Le ministre Bolduc pointe aussi certaines régions plus problématiques que les autres, qui font augmenter les moyennes d'attente. En haut de la liste, il y a Montréal et Laval. On compte aussi la Montérégie et la région de la capitale nationale, où l'attente est longue, souvent très longue.

À Montréal, à peine trois patients sur quatre (74,7%) parviennent à se faire opérer pour le genou à l'intérieur de six mois, et c'est à peine mieux pour la hanche (80,2%). La performance est toutefois pire à Laval, avec l'obtention d'une opération en six mois et moins pour à peine 59,6% des 263 personnes qui ont dû se faire opérer pour le genou l'an dernier. Dans les Laurentides, une personne sur trois attend plus de six mois et le portrait est encore moins reluisant dans la grande région de Québec, avec seulement 63,4% des patients qui obtiennent une chirurgie du genou en six mois et moins.

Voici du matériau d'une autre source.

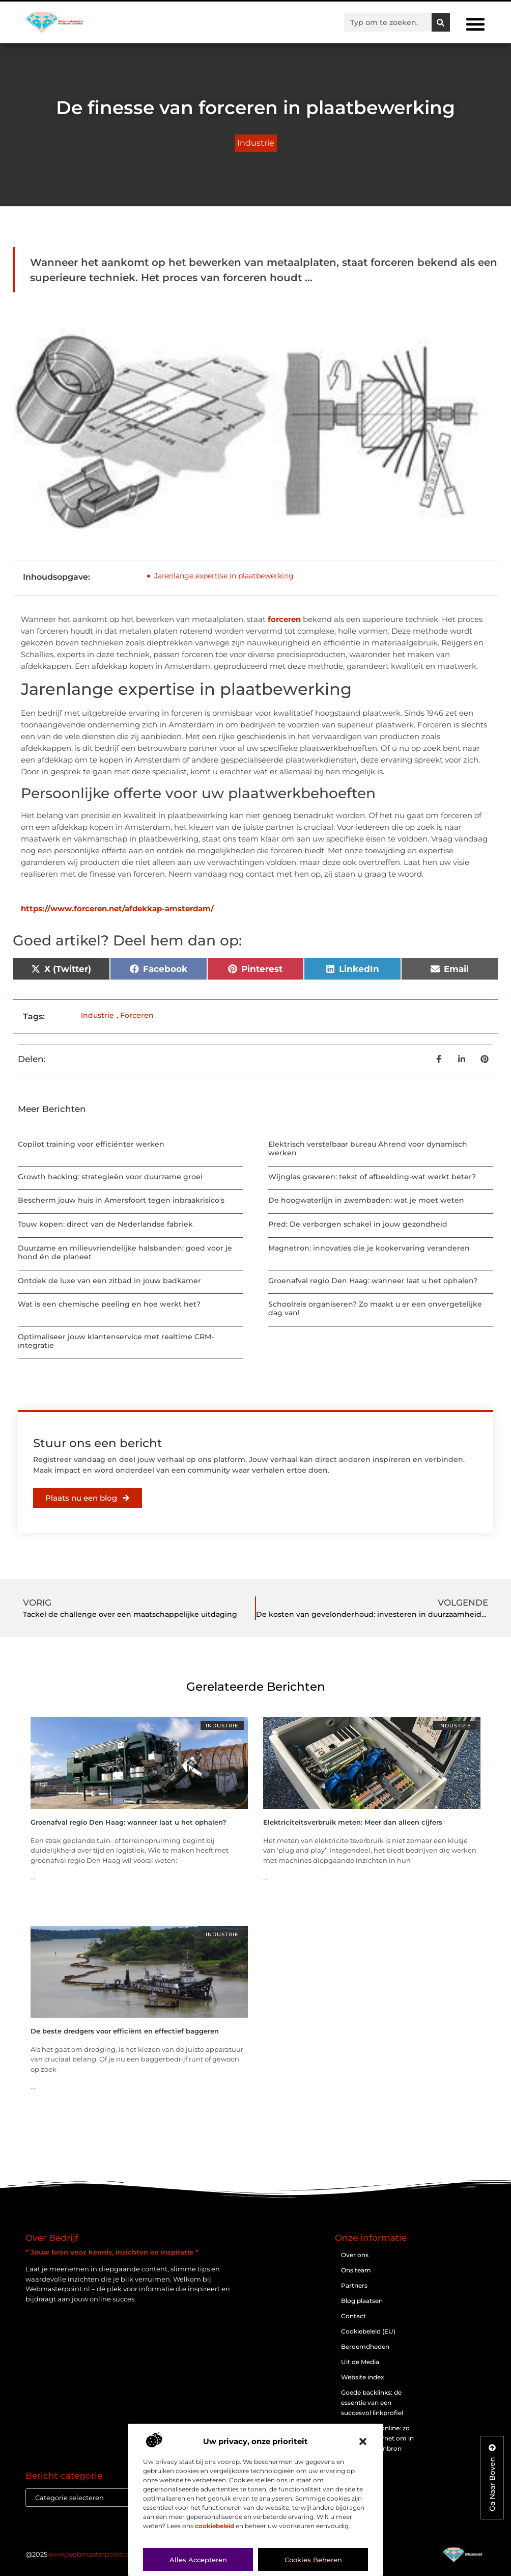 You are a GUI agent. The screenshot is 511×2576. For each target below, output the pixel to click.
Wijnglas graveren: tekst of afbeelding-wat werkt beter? (372, 1176)
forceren (284, 619)
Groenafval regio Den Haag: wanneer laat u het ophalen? (372, 1280)
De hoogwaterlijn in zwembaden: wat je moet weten (366, 1200)
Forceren (137, 1015)
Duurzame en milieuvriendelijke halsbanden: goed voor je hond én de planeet (125, 1252)
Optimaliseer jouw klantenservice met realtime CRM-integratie (116, 1341)
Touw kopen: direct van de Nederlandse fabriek (105, 1224)
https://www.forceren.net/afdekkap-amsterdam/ (117, 908)
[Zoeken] (441, 22)
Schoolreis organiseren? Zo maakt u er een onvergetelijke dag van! (375, 1308)
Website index (362, 2377)
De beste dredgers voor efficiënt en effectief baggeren (125, 2031)
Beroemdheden (365, 2346)
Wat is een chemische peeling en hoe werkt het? (109, 1304)
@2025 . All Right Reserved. (110, 2554)
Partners (354, 2285)
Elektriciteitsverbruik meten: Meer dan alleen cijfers (352, 1822)
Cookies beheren (313, 2560)
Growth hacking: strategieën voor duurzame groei (110, 1176)
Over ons (354, 2255)
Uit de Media (360, 2362)
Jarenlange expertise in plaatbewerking (224, 575)
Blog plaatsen (362, 2300)
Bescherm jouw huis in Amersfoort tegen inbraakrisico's (121, 1200)
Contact (353, 2316)
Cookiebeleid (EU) (368, 2331)
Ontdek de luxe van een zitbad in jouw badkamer (109, 1280)
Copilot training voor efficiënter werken (91, 1144)
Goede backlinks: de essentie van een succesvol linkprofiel (372, 2403)
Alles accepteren (198, 2560)
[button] (363, 2441)
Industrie (255, 143)
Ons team (356, 2270)
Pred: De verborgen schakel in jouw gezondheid (357, 1224)
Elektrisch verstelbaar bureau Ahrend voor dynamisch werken (367, 1148)
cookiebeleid (214, 2526)
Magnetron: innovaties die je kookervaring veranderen (369, 1248) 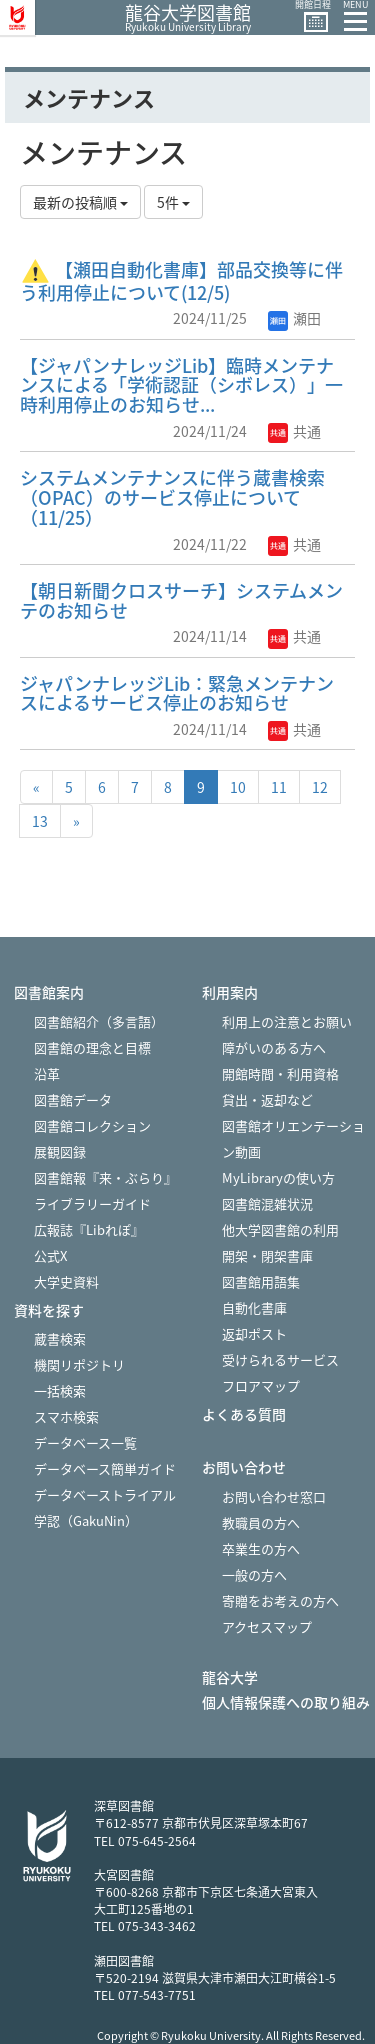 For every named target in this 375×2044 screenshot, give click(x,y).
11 (279, 787)
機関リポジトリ (79, 1364)
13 (40, 821)
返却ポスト (254, 1333)
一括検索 (60, 1390)
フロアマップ (261, 1385)
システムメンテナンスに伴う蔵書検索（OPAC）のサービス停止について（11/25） (172, 497)
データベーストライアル (105, 1494)
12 (320, 787)
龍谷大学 (230, 1677)
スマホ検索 (66, 1416)
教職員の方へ (261, 1522)
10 (238, 787)
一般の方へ (254, 1574)
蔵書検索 (60, 1338)
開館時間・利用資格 (280, 1073)
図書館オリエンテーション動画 (293, 1138)
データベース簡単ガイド (105, 1468)
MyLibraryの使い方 (278, 1177)
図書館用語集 (261, 1281)
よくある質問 (244, 1414)
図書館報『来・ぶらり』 (105, 1177)
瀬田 (294, 318)
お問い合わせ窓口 (274, 1496)
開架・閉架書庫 (267, 1255)
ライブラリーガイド (92, 1203)
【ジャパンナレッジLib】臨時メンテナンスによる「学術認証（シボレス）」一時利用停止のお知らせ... (181, 385)
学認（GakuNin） (86, 1520)
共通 (294, 431)
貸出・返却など (267, 1099)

«La norme c'est de parvenir à opérer nos patients à l'intérieur de 16 semaines, rappelle le ministre de la Santé. Il faut mettre les données en perspective et comprendre que c'est plus de la moitié des gens qui parviennent tout de même à se faire opérer en six mois et moins.»

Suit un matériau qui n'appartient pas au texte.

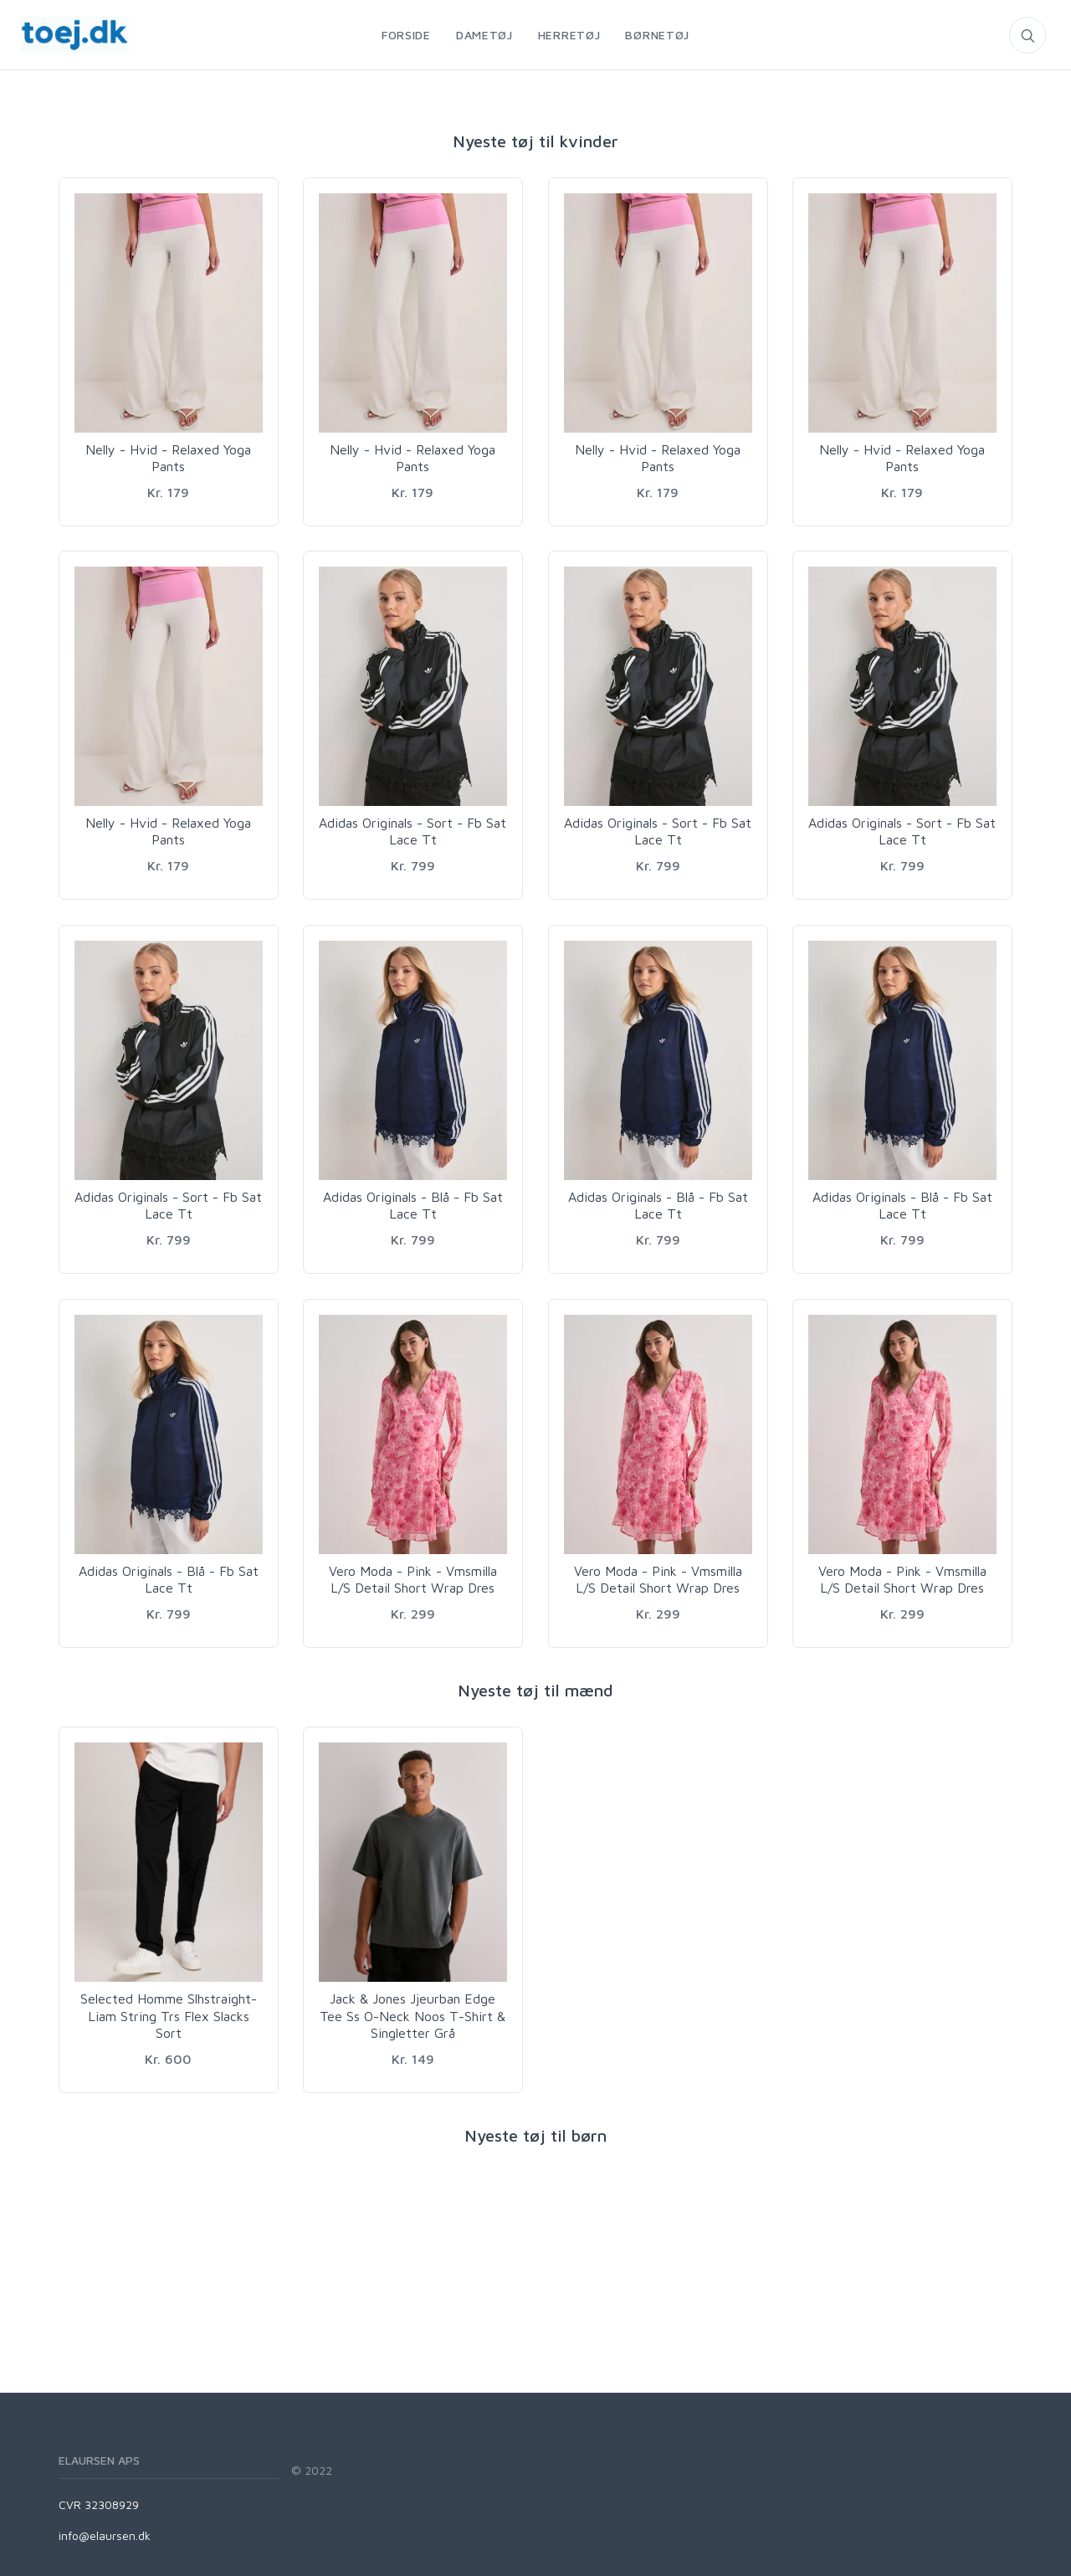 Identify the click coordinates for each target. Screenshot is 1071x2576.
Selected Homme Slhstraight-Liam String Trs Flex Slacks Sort (168, 2016)
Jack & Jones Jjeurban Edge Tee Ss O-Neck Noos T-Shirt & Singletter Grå (412, 2016)
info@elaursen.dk (105, 2535)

Ententes entre les hôpitaux

Afin d'augmenter les performances de ces régions, le ministre Bolduc explique aussi que des ententes entre les hôpitaux ont été conclues afin que les chirurgiens puissent se prévaloir de temps opératoire dans d'autres établissements de santé. À Montréal, les chirurgiens en orthopédie et dans d'autres spécialités du Centre hospitalier de l'Université de Montréal (CHUM) peuvent opérer à l'hôpital de Verdun. Ceux de l'Hôpital juif et du Centre universitaire de santé McGill (CUSM) peuvent opérer à l'hôpital de LaSalle. Il en va de même pour les chirurgiens de l'hôpital Maisonneuve-Rosemont qui peuvent avoir du temps opératoire à Santa Cabrini. Sans oublier certaines interventions de l'Hôpital du Sacré-Coeur qui se déroulent à la clinique privée Rockland. Et enfin, les chirurgiens de l'Hôpital de Montréal pour enfants ont accès aux salles d'opération de LaSalle et du Lakeshore.

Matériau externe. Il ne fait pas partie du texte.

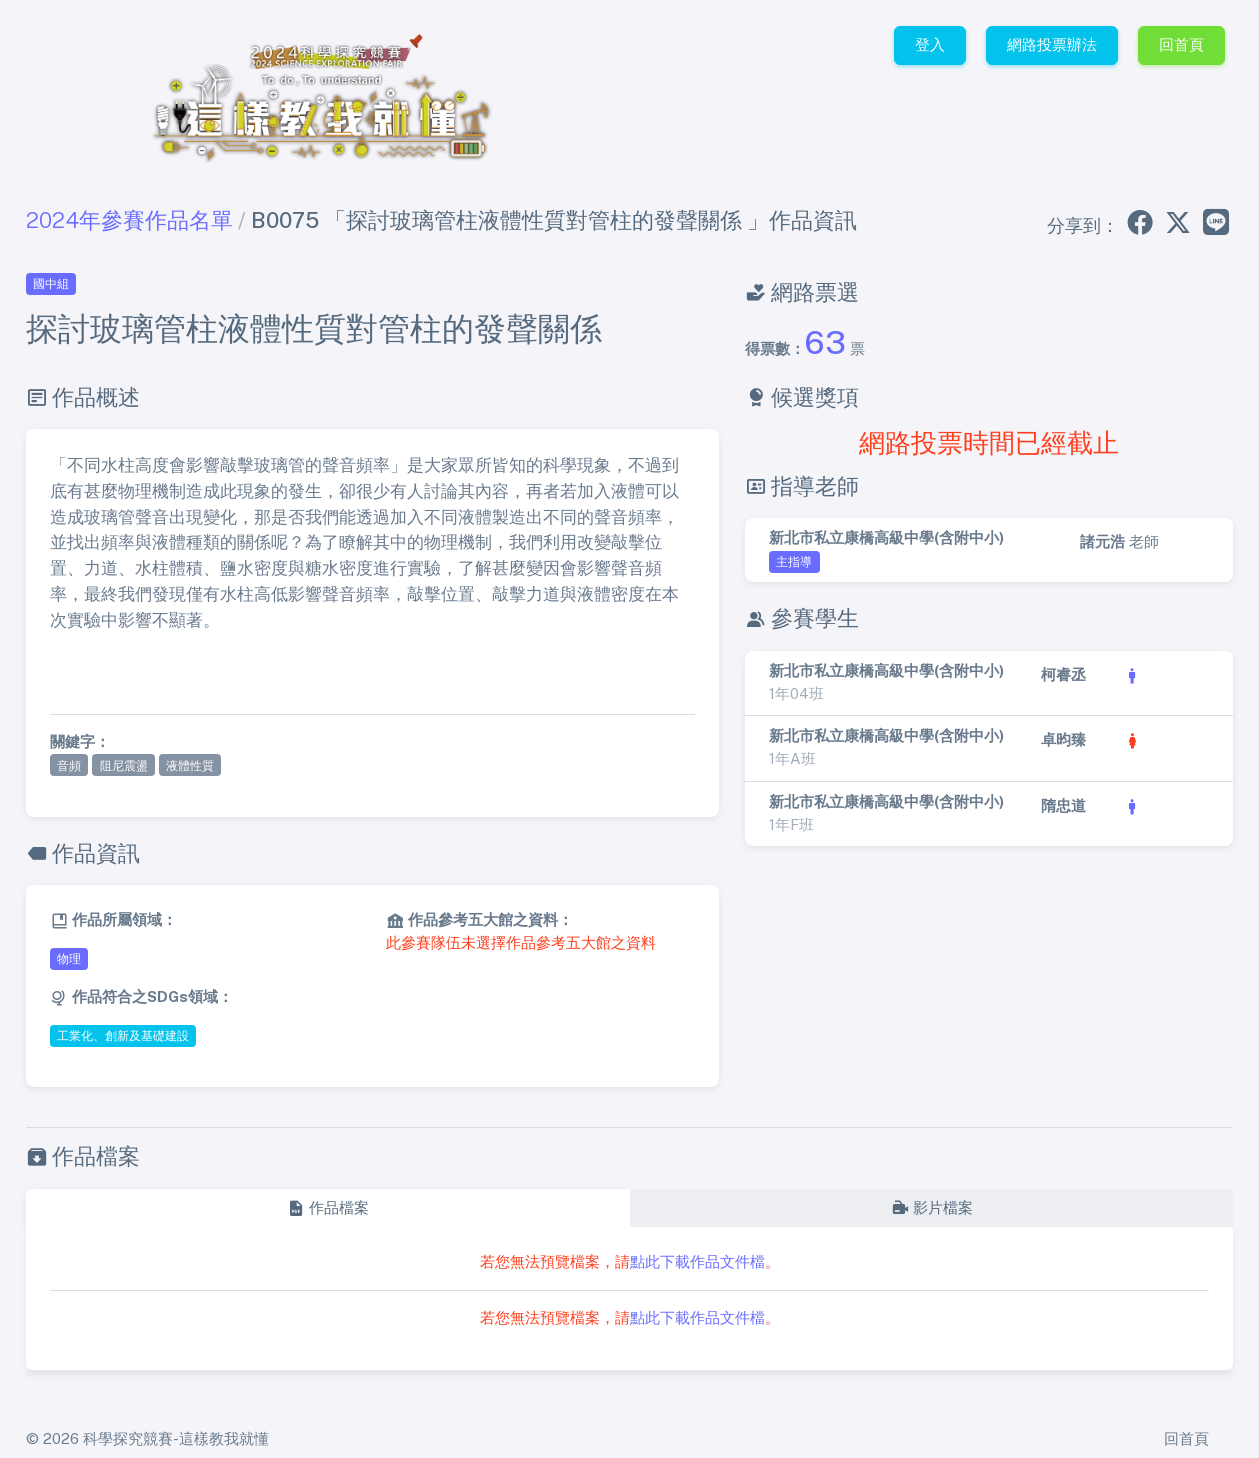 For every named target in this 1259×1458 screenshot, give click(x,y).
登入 (930, 44)
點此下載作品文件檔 (697, 1261)
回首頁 (1181, 44)
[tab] (327, 1208)
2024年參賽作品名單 (129, 220)
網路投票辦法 (1052, 44)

Il arrive toutefois que des patients préfèrent passer leur tour, notamment parce qu'ils ne veulent pas aller dans un autre centre hospitalier. «Il y a un problème qui demeure toujours le même, année après année, enchaîne le ministre Bolduc. Environ la moitié de nos patients refusent de se faire opérer pour toutes sortes de raisons. Le problème, c'est donc le patient.»

Le ministre Bolduc a aussi les yeux tournés vers la Saskatchewan, province où les chirurgiens dévoilent publiquement leur liste d'attente. Pour l'instant, ce n'est pas inscrit dans la loi au Québec, mais Yves Bolduc aimerait une ouverture de la part des spécialistes.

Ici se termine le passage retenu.